As ordered reported by the House Committee on Energy and Commerce on July 17, 2013
H.R. 83 would require the Department of the Interior (DOI) to establish a team of technical, policy, and financial experts to develop action plans aimed at reducing reliance on imported fossil fuels and increasing the use of clean-energy sources in the insular areas (American Samoa, the Northern Mariana Islands, Puerto Rico, Guam, and the Virgin Islands) and the Freely Associated States (the Federated States of Micronesia, the Republic of the Marshall Islands, and the Republic of Palau). In establishing the team, DOI would be required to consider including regional utility organizations.
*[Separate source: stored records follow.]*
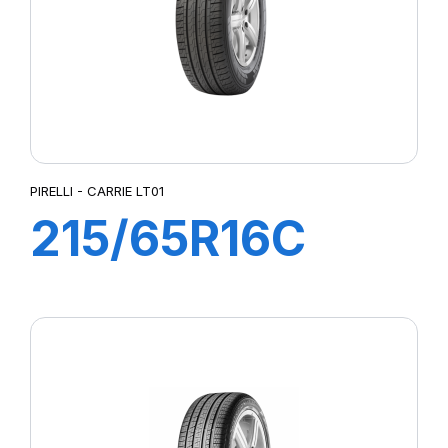
PIRELLI - CARRIE LT01
215/65R16C
109T CARRIE
LT01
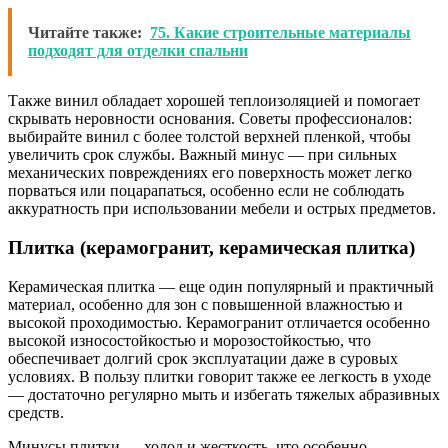
Читайте также:
75. Какие строительные материалы
подходят для отделки спальни
Также винил обладает хорошей теплоизоляцией и помогает
скрывать неровности основания. Советы профессионалов:
выбирайте винил с более толстой верхней пленкой, чтобы
увеличить срок службы. Важный минус — при сильных
механических повреждениях его поверхность может легко
порваться или поцарапаться, особенно если не соблюдать
аккуратность при использовании мебели и острых предметов.
Плитка (керамогранит, керамическая плитка)
Керамическая плитка — еще один популярный и практичный
материал, особенно для зон с повышенной влажностью и
высокой проходимостью. Керамогранит отличается особенно
высокой износостойкостью и морозостойкостью, что
обеспечивает долгий срок эксплуатации даже в суровых
условиях. В пользу плитки говорит также ее легкость в уходе
— достаточно регулярно мыть и избегать тяжелых абразивных
средств.
Минусы плитки — холод и жесткость, что особенно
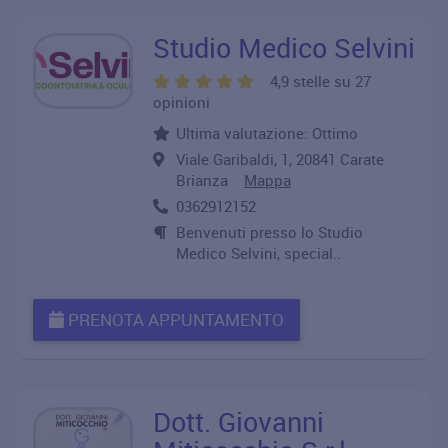
Studio Medico Selvini
4,9 stelle su 27
opinioni
Ultima valutazione: Ottimo
Viale Garibaldi, 1, 20841 Carate
Brianza
Mappa
0362912152
Benvenuti presso lo Studio
Medico Selvini, special..
PRENOTA APPUNTAMENTO
Dott. Giovanni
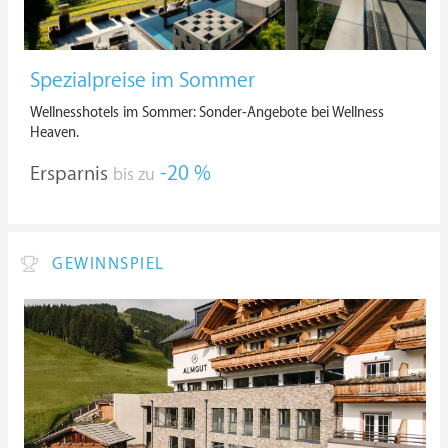
Spezialpreise im Sommer
Wellnesshotels im Sommer: Sonder-Angebote bei Wellness
Heaven.
Ersparnis
-20 %
bis zu
GEWINNSPIEL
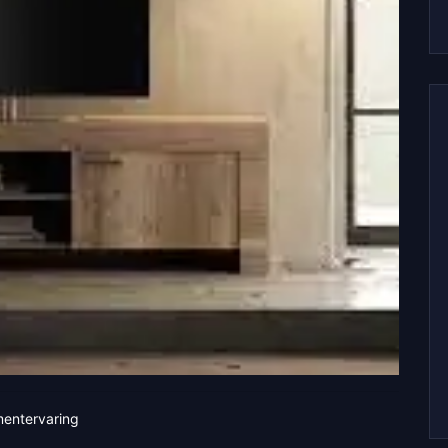
mentervaring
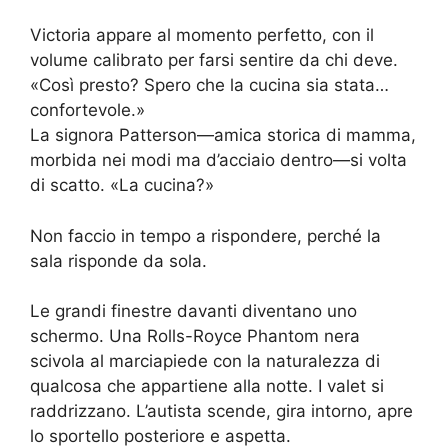
Victoria appare al momento perfetto, con il
volume calibrato per farsi sentire da chi deve.
«Così presto? Spero che la cucina sia stata…
confortevole.»
La signora Patterson—amica storica di mamma,
morbida nei modi ma d’acciaio dentro—si volta
di scatto. «La cucina?»
Non faccio in tempo a rispondere, perché la
sala risponde da sola.
Le grandi finestre davanti diventano uno
schermo. Una Rolls-Royce Phantom nera
scivola al marciapiede con la naturalezza di
qualcosa che appartiene alla notte. I valet si
raddrizzano. L’autista scende, gira intorno, apre
lo sportello posteriore e aspetta.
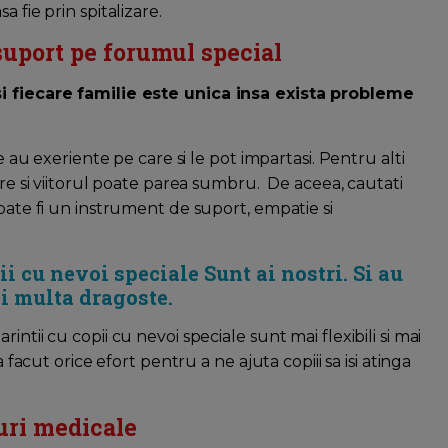
 fie prin spitalizare.
 suport pe forumul special
si fiecare familie este unica insa exista probleme
e au exeriente pe care si le pot impartasi. Pentru alti
are si viitorul poate parea sumbru. De aceea, cautati
oate fi un instrument de suport, empatie si
ii cu nevoi speciale Sunt ai nostri. Si au
i multa dragoste.
ntii cu copii cu nevoi speciale sunt mai flexibili si mai
 facut orice efort pentru a ne ajuta copiii sa isi atinga
.
uri medicale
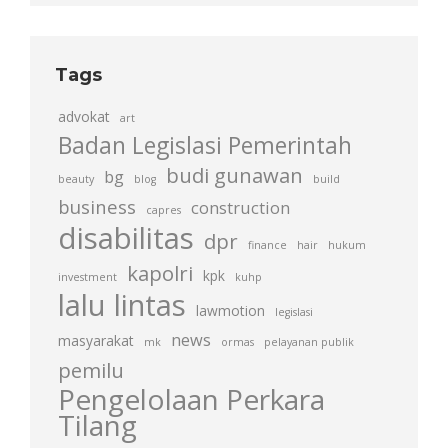
Tags
advokat
art
Badan Legislasi Pemerintah
budi gunawan
bg
beauty
blog
build
business
construction
capres
disabilitas
dpr
finance
hair
hukum
kapolri
kpk
investment
kuhp
lalu lintas
lawmotion
legislasi
news
masyarakat
mk
ormas
pelayanan publik
pemilu
Pengelolaan Perkara
Tilang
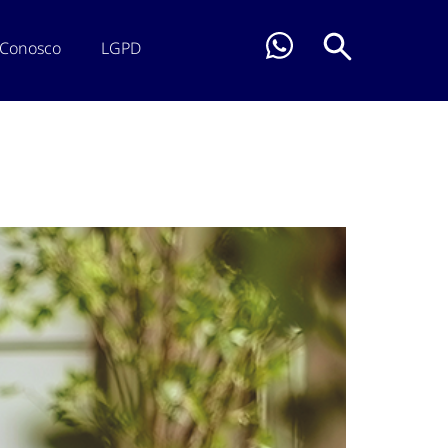
 Conosco
LGPD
Both the team and DOI would report to the Congress on their findings annually.
DOI currently spends $1.2 million annually to establish energy action plans for insular areas. Based on information from the agency, CBO expects that under H.R. 83, DOI would need to spend about $2 million more annually to hire additional staff to handle the increased technical support called for under the bill. Thus, CBO estimates that implementing the bill would cost about $10 million over the 2014-2018 period, assuming appropriation of the necessary amounts. Enacting H.R. 83 would not affect direct spending or revenues; therefore, pay-as-you-go procedures do not apply.
H.R. 83 contains no intergovernmental or private-sector mandates as defined in the Unfunded Mandates Reform Act and would not affect the budgets of state, local, or tribal governments.